Here at Ruck Cabinet Doors, we offer 5 grades of wood: Select, Paint, Rustic, Rift Sawn, and Quarter Sawn.
And we get a lot of questions about our two most popular grades: paint and select. So what exactly is the difference between the two? Let's dive in.
Like the name suggests, paint-grade wood is meant to be painted. It's usually a smooth wood free of knots and heavy grain patterns, providing a flat surface for paint. But since the door will be painted, there's often a lot of variation of color and grain throughout the door with little attempt to match or coordinate the components.
The woods typically used for paint grade cabinet doors are woods with tighter grains like Poplar, Maple, Alder, Birch, and Pine. MDF and HDF are also good alternatives to solid wood and used often for paint grade.
In fact, when it comes to the construction of the doors, we strongly suggest using MDF/HDF center panels with a solid wood frame. This helps eliminate panel shrinkage, joint cracks, and visible glue lines.
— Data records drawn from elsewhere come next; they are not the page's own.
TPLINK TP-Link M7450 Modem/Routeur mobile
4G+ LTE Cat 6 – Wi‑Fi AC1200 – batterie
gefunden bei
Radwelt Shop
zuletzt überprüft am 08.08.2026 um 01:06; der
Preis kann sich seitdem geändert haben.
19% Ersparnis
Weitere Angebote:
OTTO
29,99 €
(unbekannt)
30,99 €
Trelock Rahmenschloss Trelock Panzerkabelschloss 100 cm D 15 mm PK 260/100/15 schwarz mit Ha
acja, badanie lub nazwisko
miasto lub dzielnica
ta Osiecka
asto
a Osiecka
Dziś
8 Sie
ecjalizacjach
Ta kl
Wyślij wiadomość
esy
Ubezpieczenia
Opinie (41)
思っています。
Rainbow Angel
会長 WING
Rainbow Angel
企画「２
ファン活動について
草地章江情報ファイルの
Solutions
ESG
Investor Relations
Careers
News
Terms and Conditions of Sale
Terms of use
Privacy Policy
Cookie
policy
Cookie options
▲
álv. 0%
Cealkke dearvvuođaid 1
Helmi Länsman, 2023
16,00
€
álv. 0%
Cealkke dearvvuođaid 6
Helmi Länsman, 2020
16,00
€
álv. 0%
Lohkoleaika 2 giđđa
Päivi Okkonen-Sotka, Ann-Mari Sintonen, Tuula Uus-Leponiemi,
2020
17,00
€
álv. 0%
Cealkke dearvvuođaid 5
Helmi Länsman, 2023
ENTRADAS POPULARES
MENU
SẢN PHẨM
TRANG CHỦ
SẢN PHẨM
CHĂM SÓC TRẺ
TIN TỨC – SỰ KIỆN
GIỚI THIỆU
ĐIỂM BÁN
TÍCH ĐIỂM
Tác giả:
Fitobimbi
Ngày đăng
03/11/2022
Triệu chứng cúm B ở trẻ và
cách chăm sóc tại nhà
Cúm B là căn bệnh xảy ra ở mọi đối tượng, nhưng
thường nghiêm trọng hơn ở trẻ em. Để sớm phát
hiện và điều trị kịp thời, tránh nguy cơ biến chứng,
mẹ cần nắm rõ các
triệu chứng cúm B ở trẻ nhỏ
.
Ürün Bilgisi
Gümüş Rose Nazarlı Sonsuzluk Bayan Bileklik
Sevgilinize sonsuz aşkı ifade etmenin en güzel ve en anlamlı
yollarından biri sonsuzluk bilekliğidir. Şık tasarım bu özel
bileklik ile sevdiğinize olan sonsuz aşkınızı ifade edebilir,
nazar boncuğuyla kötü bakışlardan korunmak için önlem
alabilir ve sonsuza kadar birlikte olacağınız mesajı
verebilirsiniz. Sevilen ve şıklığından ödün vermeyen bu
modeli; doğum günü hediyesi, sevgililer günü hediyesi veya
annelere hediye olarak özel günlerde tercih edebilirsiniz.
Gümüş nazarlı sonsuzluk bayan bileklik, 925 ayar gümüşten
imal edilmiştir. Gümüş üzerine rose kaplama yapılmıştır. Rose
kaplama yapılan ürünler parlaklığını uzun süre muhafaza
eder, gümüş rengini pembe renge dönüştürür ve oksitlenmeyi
Here's an example of paint grade doors leaving our shop. As you can see, there's quite a bit of variation with grain and color, as well as a HDF center panel. All of these imperfections will be concealed with paint.
Not only is paint grade wood a great option when you paint your doors, it's also one of the most cost-effective options. Since we have more leeway and can include some of the more natural characteristics of wood, we can be less picky and use wood that would have otherwise been discarded.
Select Grade is our premium grade. If you plan to apply a natural finish or light stain, this is the grade to use. Select grade has the least amount of color and grain variation. It's uniform in color and, depending on species, will have very few knots and pin holes.
With this grade, our team really focuses on color and grain matching on all components to achieve that beautiful, uniform look. Because of this, this grade tends to be more expensive.
Here's an example of our select grade wood in Ash. The door on the left is unfinished, whereas the door on the right has a stain. Notice how each component of the door has been carefully crafted to be uniform in color with very few imperfections or character markings.